Sustainable1’s capabilities are enabling the team to:

 
Identify a range of longer-term physical climate risks for different locations throughout the world, including extreme temperatures, drought, multiple types of flooding, water stress, tropical cyclones and wildfires.


Evaluate how these risks could impact different crops, in particular key ingredients such as barley, wheat and corn.


Quantify the financial impact due to increased operational costs, damages needing repair and/or the loss of ongoing revenue.


At the center of the analysis is the easy-to-use S&P Global Climanomics platform that measures physical risks in financial terms under different climate-change scenarios. A user inputs three details for each farm-based asset under consideration: (1) the specific type of crop, (2) the location, and (3) the value. The Climanomics platform then computes the impact of the major physical hazards on each agricultural asset, taking into account a sophisticated analysis of a crop’s unique vulnerabilities to each hazard.

To quantify the financial risk, Climanomics maps expected losses from specific vulnerabilities to business impacts. For example, how would an increase in temperature affect irrigation costs or a flood affect clean-up and repair costs? Of course, this would depend on the type of crop and if it was highly vulnerable or not.


The vulnerability of each crop to each of the various hazards is computed individually; this is called the average annual loss, and it is the projected cost and/or lost revenue expressed as a percentage of the crop’s value and in dollar terms. The total average annual loss is the sum of the financial impact of all hazards, also expressed in both dollar and percentage terms. Users can view this metric on aggregate across all crops; by individual crop; further disaggregated by type of hazard; and, within each hazard, by type of expense. The loss data is available for each decade out to 2100 and for four greenhouse gas (GHG) concentration scenarios that align with the recommendations of the TCFD.


The Climanomics platform and support from Sustainable1 enables the team to obtain:

A deep analysis of physical risks

Sustainable1 utilizes publicly available raw climate data from sources such as NASA, the Intergovernmental Panel on Climate Change (IPCC), the National Oceanic and Atmospheric Administration, the World Wildlife Fund HydroBASINS and much more. The data may include information on temperatures and precipitation, which expert Sustainable1 scientists use to build and refine their own climate models. For example, while precipitation is important for flooding, so is topography, land use and basin area, variables that are included in the hazard models.

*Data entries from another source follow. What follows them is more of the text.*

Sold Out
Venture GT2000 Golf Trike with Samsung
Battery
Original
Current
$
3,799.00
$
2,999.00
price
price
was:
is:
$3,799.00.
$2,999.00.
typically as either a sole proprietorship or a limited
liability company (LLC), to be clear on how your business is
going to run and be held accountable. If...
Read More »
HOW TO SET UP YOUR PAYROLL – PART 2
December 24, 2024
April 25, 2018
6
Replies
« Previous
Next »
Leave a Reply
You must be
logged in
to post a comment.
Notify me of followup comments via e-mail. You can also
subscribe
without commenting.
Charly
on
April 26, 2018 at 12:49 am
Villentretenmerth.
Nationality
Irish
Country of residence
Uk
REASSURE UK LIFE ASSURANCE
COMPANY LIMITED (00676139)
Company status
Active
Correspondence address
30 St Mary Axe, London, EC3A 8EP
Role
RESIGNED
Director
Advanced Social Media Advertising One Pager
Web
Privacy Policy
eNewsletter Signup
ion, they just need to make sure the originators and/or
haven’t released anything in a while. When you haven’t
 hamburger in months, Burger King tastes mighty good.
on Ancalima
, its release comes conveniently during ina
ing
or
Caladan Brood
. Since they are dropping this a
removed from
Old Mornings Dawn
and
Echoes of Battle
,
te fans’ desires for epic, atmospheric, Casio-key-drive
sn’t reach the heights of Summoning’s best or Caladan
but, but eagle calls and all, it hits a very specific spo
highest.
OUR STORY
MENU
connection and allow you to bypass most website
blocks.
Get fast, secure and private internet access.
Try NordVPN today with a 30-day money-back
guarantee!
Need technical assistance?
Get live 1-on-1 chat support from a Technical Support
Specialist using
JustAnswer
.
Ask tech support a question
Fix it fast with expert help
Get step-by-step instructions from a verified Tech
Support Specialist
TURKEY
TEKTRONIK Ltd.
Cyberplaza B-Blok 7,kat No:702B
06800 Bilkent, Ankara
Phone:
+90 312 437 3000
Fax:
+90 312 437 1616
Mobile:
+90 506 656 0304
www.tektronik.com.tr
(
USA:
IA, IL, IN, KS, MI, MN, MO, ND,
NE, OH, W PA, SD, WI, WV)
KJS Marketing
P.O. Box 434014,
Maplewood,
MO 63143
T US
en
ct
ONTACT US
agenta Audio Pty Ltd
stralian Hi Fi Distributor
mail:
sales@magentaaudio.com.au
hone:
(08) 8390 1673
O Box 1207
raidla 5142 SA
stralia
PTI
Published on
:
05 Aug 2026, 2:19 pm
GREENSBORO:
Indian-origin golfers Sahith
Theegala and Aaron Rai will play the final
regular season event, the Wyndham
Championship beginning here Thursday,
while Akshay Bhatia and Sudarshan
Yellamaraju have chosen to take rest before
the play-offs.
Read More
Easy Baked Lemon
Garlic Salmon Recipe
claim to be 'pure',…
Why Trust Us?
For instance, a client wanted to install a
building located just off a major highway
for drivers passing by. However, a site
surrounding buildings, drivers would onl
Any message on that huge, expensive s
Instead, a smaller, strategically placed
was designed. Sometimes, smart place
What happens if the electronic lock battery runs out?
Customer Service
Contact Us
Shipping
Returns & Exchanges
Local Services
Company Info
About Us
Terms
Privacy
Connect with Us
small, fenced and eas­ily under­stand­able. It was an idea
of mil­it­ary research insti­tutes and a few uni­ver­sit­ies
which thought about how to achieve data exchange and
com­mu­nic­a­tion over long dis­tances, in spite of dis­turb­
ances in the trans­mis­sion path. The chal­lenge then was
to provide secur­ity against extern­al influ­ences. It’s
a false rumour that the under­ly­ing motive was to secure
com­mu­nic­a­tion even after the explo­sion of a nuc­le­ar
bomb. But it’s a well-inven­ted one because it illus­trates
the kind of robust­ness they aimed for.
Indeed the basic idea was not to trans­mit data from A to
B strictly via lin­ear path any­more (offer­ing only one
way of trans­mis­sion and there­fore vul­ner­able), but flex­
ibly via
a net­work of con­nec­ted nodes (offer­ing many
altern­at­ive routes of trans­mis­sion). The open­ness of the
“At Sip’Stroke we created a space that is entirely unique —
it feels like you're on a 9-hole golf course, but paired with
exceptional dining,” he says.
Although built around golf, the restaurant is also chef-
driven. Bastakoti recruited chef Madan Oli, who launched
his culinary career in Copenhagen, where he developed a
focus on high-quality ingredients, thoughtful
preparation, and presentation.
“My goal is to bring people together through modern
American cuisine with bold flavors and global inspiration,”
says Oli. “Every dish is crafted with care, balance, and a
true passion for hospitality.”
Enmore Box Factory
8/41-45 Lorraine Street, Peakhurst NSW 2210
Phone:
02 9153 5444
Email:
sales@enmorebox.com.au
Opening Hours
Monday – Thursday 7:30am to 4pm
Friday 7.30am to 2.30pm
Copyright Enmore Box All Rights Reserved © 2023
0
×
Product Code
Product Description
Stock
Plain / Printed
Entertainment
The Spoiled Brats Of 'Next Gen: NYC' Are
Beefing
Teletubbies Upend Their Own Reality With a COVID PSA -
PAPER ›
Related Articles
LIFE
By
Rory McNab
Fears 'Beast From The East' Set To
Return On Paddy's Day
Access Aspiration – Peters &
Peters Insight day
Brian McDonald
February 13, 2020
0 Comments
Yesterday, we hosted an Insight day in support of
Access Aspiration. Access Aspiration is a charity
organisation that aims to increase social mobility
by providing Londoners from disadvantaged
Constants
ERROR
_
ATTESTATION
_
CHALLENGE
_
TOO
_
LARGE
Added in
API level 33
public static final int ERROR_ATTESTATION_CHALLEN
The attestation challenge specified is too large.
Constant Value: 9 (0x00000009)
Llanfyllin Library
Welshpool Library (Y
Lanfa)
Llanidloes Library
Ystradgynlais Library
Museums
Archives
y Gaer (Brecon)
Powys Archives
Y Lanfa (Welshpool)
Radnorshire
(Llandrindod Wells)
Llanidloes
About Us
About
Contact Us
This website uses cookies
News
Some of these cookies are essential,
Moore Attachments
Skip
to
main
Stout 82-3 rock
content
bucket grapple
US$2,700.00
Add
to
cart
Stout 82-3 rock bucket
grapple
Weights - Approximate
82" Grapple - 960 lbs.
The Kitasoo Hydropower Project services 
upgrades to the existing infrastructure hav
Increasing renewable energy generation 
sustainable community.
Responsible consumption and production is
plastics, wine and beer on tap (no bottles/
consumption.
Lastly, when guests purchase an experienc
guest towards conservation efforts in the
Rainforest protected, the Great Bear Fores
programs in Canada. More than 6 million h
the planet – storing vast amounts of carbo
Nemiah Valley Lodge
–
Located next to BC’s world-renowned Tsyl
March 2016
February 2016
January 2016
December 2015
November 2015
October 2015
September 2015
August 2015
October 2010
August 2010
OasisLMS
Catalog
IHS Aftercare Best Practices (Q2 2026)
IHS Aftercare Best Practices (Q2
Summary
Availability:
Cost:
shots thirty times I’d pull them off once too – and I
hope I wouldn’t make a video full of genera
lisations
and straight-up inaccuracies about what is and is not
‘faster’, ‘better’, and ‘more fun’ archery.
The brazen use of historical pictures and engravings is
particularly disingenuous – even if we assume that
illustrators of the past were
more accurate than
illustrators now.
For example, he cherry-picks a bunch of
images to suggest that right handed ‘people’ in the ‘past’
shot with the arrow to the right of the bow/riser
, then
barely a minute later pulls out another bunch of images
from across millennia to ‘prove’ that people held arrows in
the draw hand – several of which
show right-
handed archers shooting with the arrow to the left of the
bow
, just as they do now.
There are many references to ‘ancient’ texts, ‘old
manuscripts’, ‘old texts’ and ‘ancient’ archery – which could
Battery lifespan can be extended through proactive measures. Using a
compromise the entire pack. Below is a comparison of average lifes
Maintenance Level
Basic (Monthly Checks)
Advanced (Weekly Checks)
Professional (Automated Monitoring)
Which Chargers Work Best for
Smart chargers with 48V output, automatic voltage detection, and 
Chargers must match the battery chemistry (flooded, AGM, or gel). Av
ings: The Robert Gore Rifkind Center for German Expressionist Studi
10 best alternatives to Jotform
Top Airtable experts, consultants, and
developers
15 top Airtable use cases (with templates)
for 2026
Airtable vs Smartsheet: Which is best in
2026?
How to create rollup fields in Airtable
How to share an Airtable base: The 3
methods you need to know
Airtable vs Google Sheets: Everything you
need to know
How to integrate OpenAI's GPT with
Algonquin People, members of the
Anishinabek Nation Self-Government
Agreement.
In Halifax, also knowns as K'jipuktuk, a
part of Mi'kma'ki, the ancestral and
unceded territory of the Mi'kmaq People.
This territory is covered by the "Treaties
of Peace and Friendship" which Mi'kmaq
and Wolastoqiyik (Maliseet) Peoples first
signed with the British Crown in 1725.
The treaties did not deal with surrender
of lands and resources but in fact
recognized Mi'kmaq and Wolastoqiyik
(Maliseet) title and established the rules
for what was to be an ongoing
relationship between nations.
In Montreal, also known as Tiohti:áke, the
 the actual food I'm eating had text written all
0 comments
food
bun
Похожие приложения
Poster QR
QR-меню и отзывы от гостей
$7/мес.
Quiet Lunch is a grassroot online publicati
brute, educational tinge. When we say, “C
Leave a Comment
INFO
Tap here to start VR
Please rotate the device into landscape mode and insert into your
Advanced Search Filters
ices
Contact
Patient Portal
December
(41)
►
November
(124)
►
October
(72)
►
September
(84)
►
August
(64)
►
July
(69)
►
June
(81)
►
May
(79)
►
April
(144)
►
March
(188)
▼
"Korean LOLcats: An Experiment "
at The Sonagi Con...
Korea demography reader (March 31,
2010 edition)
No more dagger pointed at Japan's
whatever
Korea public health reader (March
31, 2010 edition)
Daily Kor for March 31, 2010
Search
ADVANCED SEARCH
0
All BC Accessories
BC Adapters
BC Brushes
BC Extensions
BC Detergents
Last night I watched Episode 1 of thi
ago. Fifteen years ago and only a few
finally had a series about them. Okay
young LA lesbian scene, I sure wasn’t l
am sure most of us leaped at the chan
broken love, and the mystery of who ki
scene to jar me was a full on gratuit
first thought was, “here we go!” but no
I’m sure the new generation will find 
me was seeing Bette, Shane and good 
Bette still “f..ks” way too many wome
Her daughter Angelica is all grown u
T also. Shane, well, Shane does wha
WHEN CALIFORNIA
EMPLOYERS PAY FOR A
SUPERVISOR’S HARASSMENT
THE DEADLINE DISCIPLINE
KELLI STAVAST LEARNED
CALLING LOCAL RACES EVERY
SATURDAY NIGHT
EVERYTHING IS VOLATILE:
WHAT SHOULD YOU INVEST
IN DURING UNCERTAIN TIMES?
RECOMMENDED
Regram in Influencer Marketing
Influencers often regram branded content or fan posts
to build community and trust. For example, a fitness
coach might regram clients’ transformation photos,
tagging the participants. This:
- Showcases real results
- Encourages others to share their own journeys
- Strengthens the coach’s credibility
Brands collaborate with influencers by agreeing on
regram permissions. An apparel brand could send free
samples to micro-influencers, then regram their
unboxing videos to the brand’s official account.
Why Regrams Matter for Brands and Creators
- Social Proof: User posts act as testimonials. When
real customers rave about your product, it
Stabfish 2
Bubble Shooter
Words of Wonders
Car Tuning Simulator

Sustainable1 has a growing library of proprietary impact functions that model the vulnerability of 270+ individual physical and farm-based assets to climate-related hazards based on a wide range of factors specific to each asset type. New impact functions are continuously developed in response to specific client needs.

Scenario analysis to test alternative futures

Scenario analysis provides actionable insights about potential future outcomes. Sustainable1 incorporates four climate scenarios based on the Representative Concentration Pathways (RCPs), a greenhouse gas (GHG) concentration trajectory adopted by the IPCC. The pathways describe different climate futures, all of which are considered possible depending on the volume of GHGs emitted in the years to come.

A price on climate change

The Climanomics platform quantifies physical risks in financial terms (average annual loss), in line with TCFD recommendations.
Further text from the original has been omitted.